Data —
——————
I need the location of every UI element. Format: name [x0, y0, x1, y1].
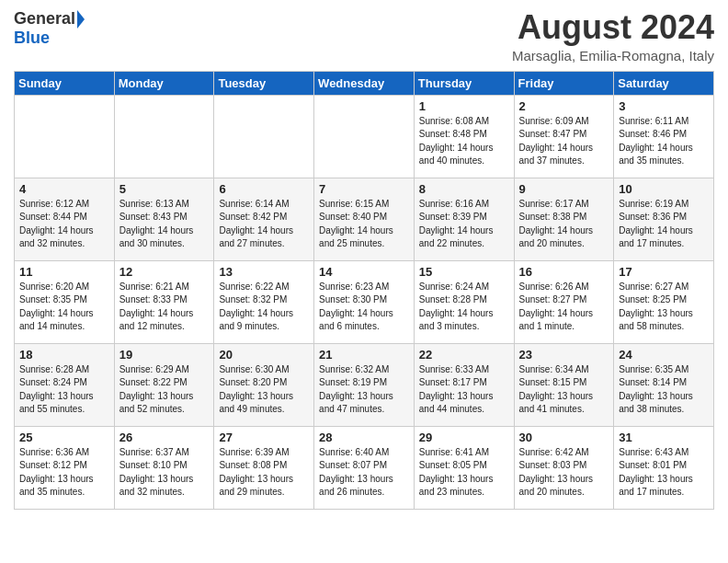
day-number: 18 — [19, 348, 109, 362]
calendar-week-3: 11Sunrise: 6:20 AM Sunset: 8:35 PM Dayli… — [15, 260, 714, 343]
day-info: Sunrise: 6:22 AM Sunset: 8:32 PM Dayligh… — [219, 281, 309, 334]
day-number: 24 — [619, 348, 709, 362]
day-number: 25 — [19, 431, 109, 444]
calendar-cell: 15Sunrise: 6:24 AM Sunset: 8:28 PM Dayli… — [414, 260, 514, 343]
day-number: 30 — [519, 431, 609, 444]
header: General Blue August 2024 Marsaglia, Emil… — [14, 9, 714, 63]
day-number: 14 — [319, 265, 409, 279]
calendar-week-1: 1Sunrise: 6:08 AM Sunset: 8:48 PM Daylig… — [15, 95, 714, 178]
day-info: Sunrise: 6:32 AM Sunset: 8:19 PM Dayligh… — [319, 363, 409, 417]
calendar-cell: 14Sunrise: 6:23 AM Sunset: 8:30 PM Dayli… — [314, 260, 415, 343]
day-info: Sunrise: 6:29 AM Sunset: 8:22 PM Dayligh… — [119, 363, 210, 417]
calendar-cell: 1Sunrise: 6:08 AM Sunset: 8:48 PM Daylig… — [414, 95, 514, 178]
calendar-header-row: SundayMondayTuesdayWednesdayThursdayFrid… — [15, 71, 714, 95]
weekday-header-friday: Friday — [514, 71, 614, 95]
weekday-header-monday: Monday — [114, 71, 214, 95]
day-info: Sunrise: 6:27 AM Sunset: 8:25 PM Dayligh… — [619, 281, 709, 334]
day-info: Sunrise: 6:15 AM Sunset: 8:40 PM Dayligh… — [319, 198, 409, 251]
calendar-cell: 2Sunrise: 6:09 AM Sunset: 8:47 PM Daylig… — [514, 95, 614, 178]
day-number: 12 — [119, 265, 210, 279]
calendar-cell: 17Sunrise: 6:27 AM Sunset: 8:25 PM Dayli… — [614, 260, 714, 343]
calendar-cell — [114, 95, 214, 178]
title-section: August 2024 Marsaglia, Emilia-Romagna, I… — [512, 9, 714, 63]
day-number: 2 — [519, 99, 609, 113]
calendar-cell — [15, 95, 115, 178]
day-info: Sunrise: 6:14 AM Sunset: 8:42 PM Dayligh… — [219, 198, 309, 251]
calendar-cell: 19Sunrise: 6:29 AM Sunset: 8:22 PM Dayli… — [114, 343, 214, 426]
calendar-cell: 18Sunrise: 6:28 AM Sunset: 8:24 PM Dayli… — [15, 343, 115, 426]
day-number: 22 — [419, 348, 509, 362]
day-number: 4 — [19, 182, 109, 196]
day-info: Sunrise: 6:20 AM Sunset: 8:35 PM Dayligh… — [19, 281, 109, 334]
calendar-cell: 27Sunrise: 6:39 AM Sunset: 8:08 PM Dayli… — [214, 426, 314, 509]
calendar-cell — [214, 95, 314, 178]
day-number: 29 — [419, 431, 509, 444]
calendar-cell: 16Sunrise: 6:26 AM Sunset: 8:27 PM Dayli… — [514, 260, 614, 343]
day-info: Sunrise: 6:12 AM Sunset: 8:44 PM Dayligh… — [19, 198, 109, 251]
day-info: Sunrise: 6:24 AM Sunset: 8:28 PM Dayligh… — [419, 281, 509, 334]
day-info: Sunrise: 6:19 AM Sunset: 8:36 PM Dayligh… — [619, 198, 709, 251]
weekday-header-thursday: Thursday — [414, 71, 514, 95]
day-info: Sunrise: 6:33 AM Sunset: 8:17 PM Dayligh… — [419, 363, 509, 417]
day-number: 10 — [619, 182, 709, 196]
day-info: Sunrise: 6:35 AM Sunset: 8:14 PM Dayligh… — [619, 363, 709, 417]
day-number: 7 — [319, 182, 409, 196]
weekday-header-tuesday: Tuesday — [214, 71, 314, 95]
day-info: Sunrise: 6:09 AM Sunset: 8:47 PM Dayligh… — [519, 115, 609, 168]
location-title: Marsaglia, Emilia-Romagna, Italy — [512, 48, 714, 63]
weekday-header-sunday: Sunday — [15, 71, 115, 95]
calendar-week-4: 18Sunrise: 6:28 AM Sunset: 8:24 PM Dayli… — [15, 343, 714, 426]
day-info: Sunrise: 6:36 AM Sunset: 8:12 PM Dayligh… — [19, 446, 109, 500]
day-number: 20 — [219, 348, 309, 362]
day-info: Sunrise: 6:41 AM Sunset: 8:05 PM Dayligh… — [419, 446, 509, 500]
calendar-week-2: 4Sunrise: 6:12 AM Sunset: 8:44 PM Daylig… — [15, 178, 714, 260]
weekday-header-saturday: Saturday — [614, 71, 714, 95]
calendar-cell: 24Sunrise: 6:35 AM Sunset: 8:14 PM Dayli… — [614, 343, 714, 426]
calendar-cell: 29Sunrise: 6:41 AM Sunset: 8:05 PM Dayli… — [414, 426, 514, 509]
calendar-cell: 7Sunrise: 6:15 AM Sunset: 8:40 PM Daylig… — [314, 178, 415, 260]
calendar-table: SundayMondayTuesdayWednesdayThursdayFrid… — [14, 71, 714, 510]
day-number: 31 — [619, 431, 709, 444]
day-info: Sunrise: 6:30 AM Sunset: 8:20 PM Dayligh… — [219, 363, 309, 417]
page: General Blue August 2024 Marsaglia, Emil… — [0, 0, 728, 523]
calendar-cell: 25Sunrise: 6:36 AM Sunset: 8:12 PM Dayli… — [15, 426, 115, 509]
day-number: 19 — [119, 348, 210, 362]
calendar-cell: 13Sunrise: 6:22 AM Sunset: 8:32 PM Dayli… — [214, 260, 314, 343]
calendar-cell: 8Sunrise: 6:16 AM Sunset: 8:39 PM Daylig… — [414, 178, 514, 260]
calendar-cell: 23Sunrise: 6:34 AM Sunset: 8:15 PM Dayli… — [514, 343, 614, 426]
month-title: August 2024 — [512, 9, 714, 46]
calendar-cell: 11Sunrise: 6:20 AM Sunset: 8:35 PM Dayli… — [15, 260, 115, 343]
day-number: 6 — [219, 182, 309, 196]
day-number: 17 — [619, 265, 709, 279]
day-number: 8 — [419, 182, 509, 196]
day-number: 5 — [119, 182, 210, 196]
day-info: Sunrise: 6:08 AM Sunset: 8:48 PM Dayligh… — [419, 115, 509, 168]
day-number: 16 — [519, 265, 609, 279]
weekday-header-wednesday: Wednesday — [314, 71, 415, 95]
day-number: 26 — [119, 431, 210, 444]
day-info: Sunrise: 6:16 AM Sunset: 8:39 PM Dayligh… — [419, 198, 509, 251]
calendar-cell: 26Sunrise: 6:37 AM Sunset: 8:10 PM Dayli… — [114, 426, 214, 509]
day-info: Sunrise: 6:13 AM Sunset: 8:43 PM Dayligh… — [119, 198, 210, 251]
logo: General Blue — [14, 9, 85, 48]
calendar-cell: 3Sunrise: 6:11 AM Sunset: 8:46 PM Daylig… — [614, 95, 714, 178]
day-info: Sunrise: 6:17 AM Sunset: 8:38 PM Dayligh… — [519, 198, 609, 251]
day-number: 3 — [619, 99, 709, 113]
calendar-cell: 5Sunrise: 6:13 AM Sunset: 8:43 PM Daylig… — [114, 178, 214, 260]
day-info: Sunrise: 6:37 AM Sunset: 8:10 PM Dayligh… — [119, 446, 210, 500]
day-number: 15 — [419, 265, 509, 279]
day-info: Sunrise: 6:43 AM Sunset: 8:01 PM Dayligh… — [619, 446, 709, 500]
calendar-cell: 4Sunrise: 6:12 AM Sunset: 8:44 PM Daylig… — [15, 178, 115, 260]
logo-arrow-icon — [77, 10, 85, 29]
calendar-cell: 30Sunrise: 6:42 AM Sunset: 8:03 PM Dayli… — [514, 426, 614, 509]
day-info: Sunrise: 6:26 AM Sunset: 8:27 PM Dayligh… — [519, 281, 609, 334]
day-number: 1 — [419, 99, 509, 113]
calendar-cell: 12Sunrise: 6:21 AM Sunset: 8:33 PM Dayli… — [114, 260, 214, 343]
calendar-week-5: 25Sunrise: 6:36 AM Sunset: 8:12 PM Dayli… — [15, 426, 714, 509]
calendar-cell: 21Sunrise: 6:32 AM Sunset: 8:19 PM Dayli… — [314, 343, 415, 426]
logo-blue-text: Blue — [14, 29, 50, 48]
calendar-cell — [314, 95, 415, 178]
day-number: 21 — [319, 348, 409, 362]
day-info: Sunrise: 6:42 AM Sunset: 8:03 PM Dayligh… — [519, 446, 609, 500]
calendar-cell: 10Sunrise: 6:19 AM Sunset: 8:36 PM Dayli… — [614, 178, 714, 260]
——————
Task directions —
Show a copy of each line from the data that includes the word "Blue".

Completed task —
header: General Blue August 2024 Marsaglia, Emil… — [14, 9, 714, 63]
page: General Blue August 2024 Marsaglia, Emil… — [0, 0, 728, 523]
logo: General Blue — [14, 9, 85, 48]
logo-blue-text: Blue — [14, 29, 50, 48]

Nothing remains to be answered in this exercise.